* [Exercise requirements] Each line below that contains the word "width" must be copied.

* [Records]
────────────────────────────────────────
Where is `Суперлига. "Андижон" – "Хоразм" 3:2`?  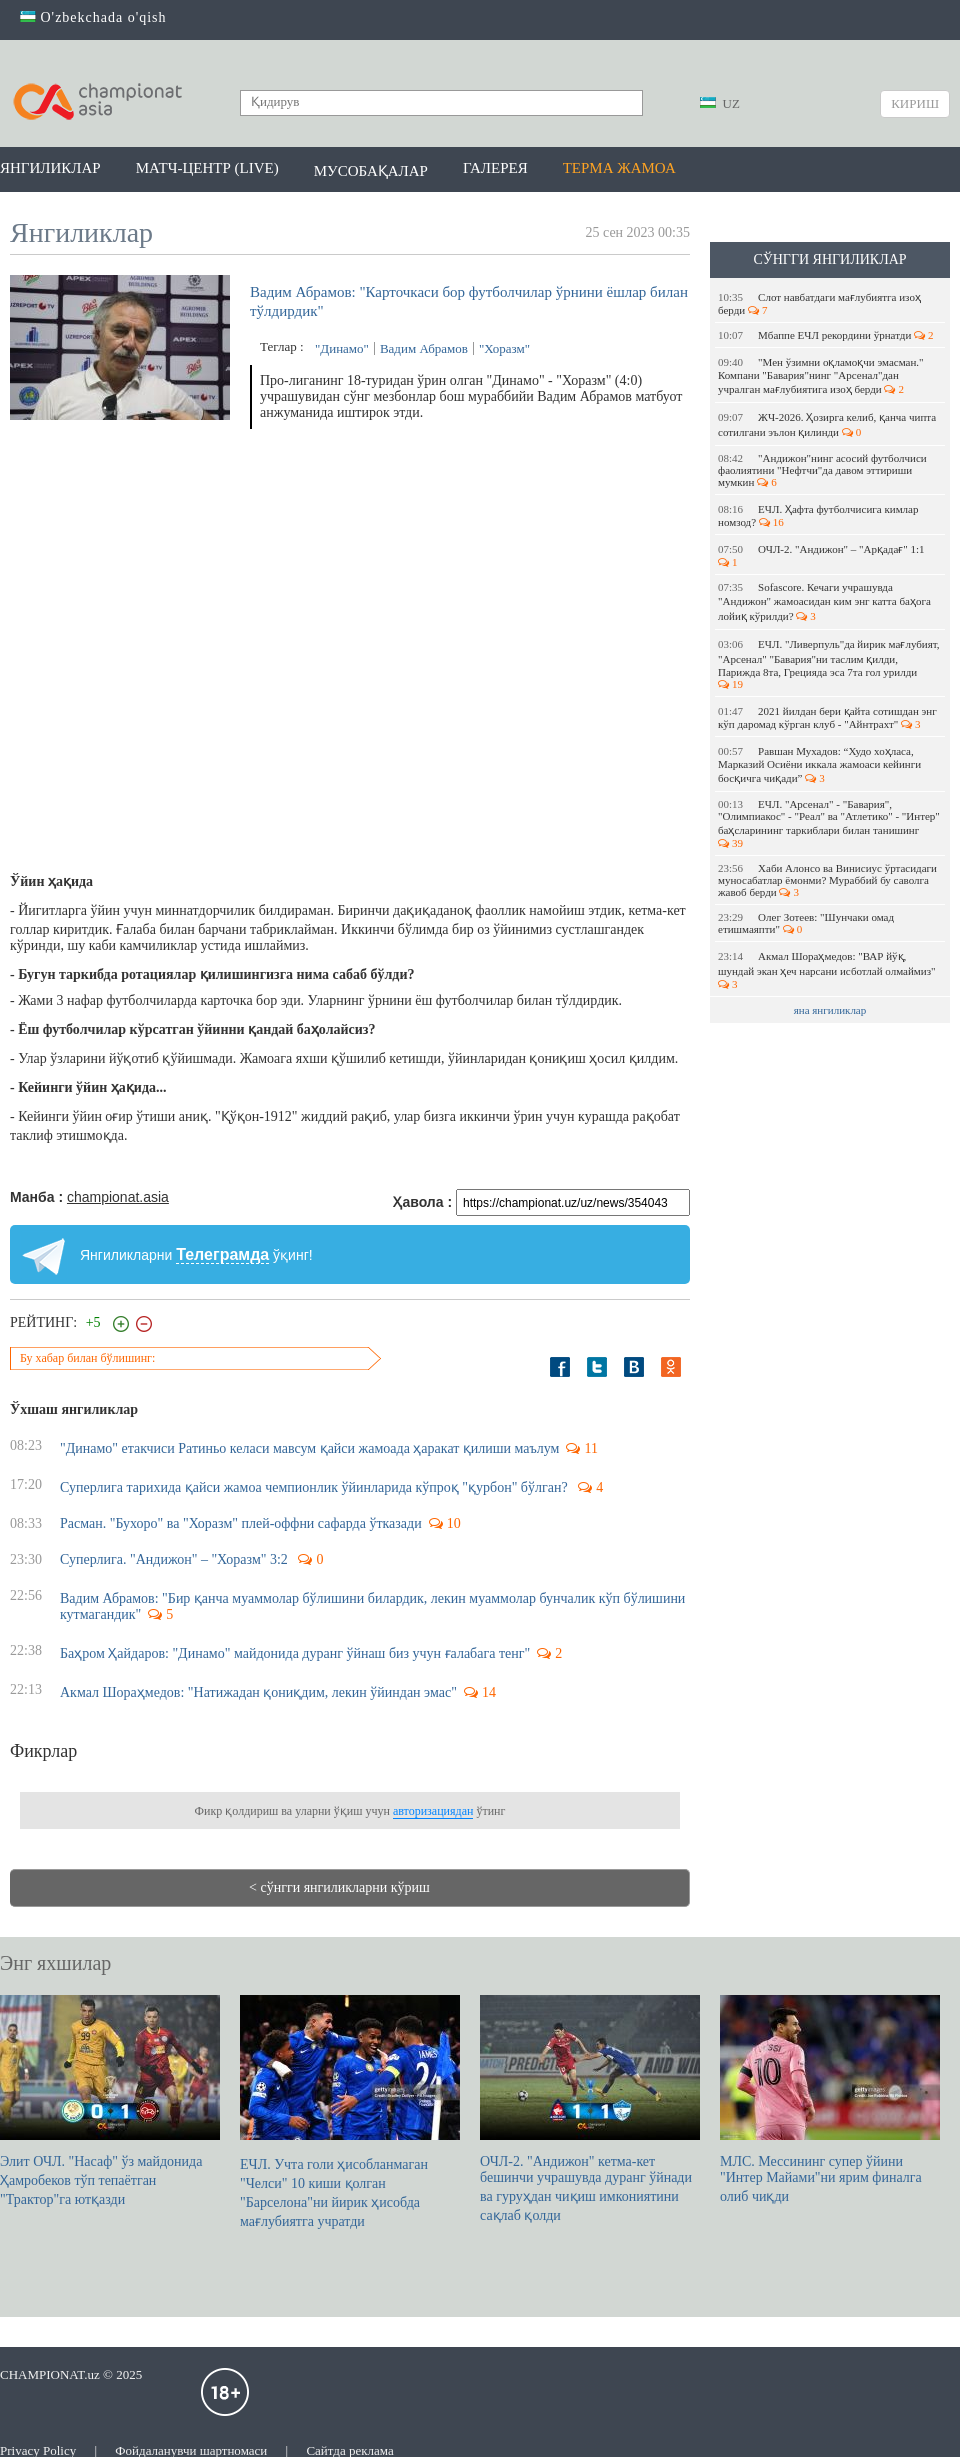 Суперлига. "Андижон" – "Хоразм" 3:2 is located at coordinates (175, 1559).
────────────────────────────────────────
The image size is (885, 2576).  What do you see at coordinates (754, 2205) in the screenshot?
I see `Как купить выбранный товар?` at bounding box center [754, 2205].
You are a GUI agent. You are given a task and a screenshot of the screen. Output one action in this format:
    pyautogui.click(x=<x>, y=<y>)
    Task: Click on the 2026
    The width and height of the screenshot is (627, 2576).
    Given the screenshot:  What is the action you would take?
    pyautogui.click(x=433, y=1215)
────────────────────────────────────────
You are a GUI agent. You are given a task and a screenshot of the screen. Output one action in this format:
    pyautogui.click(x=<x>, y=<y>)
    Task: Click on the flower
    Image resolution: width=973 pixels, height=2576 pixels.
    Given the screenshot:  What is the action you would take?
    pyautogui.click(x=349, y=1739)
────────────────────────────────────────
* [Response below]
    The width and height of the screenshot is (627, 2576).
    Image resolution: width=973 pixels, height=2576 pixels.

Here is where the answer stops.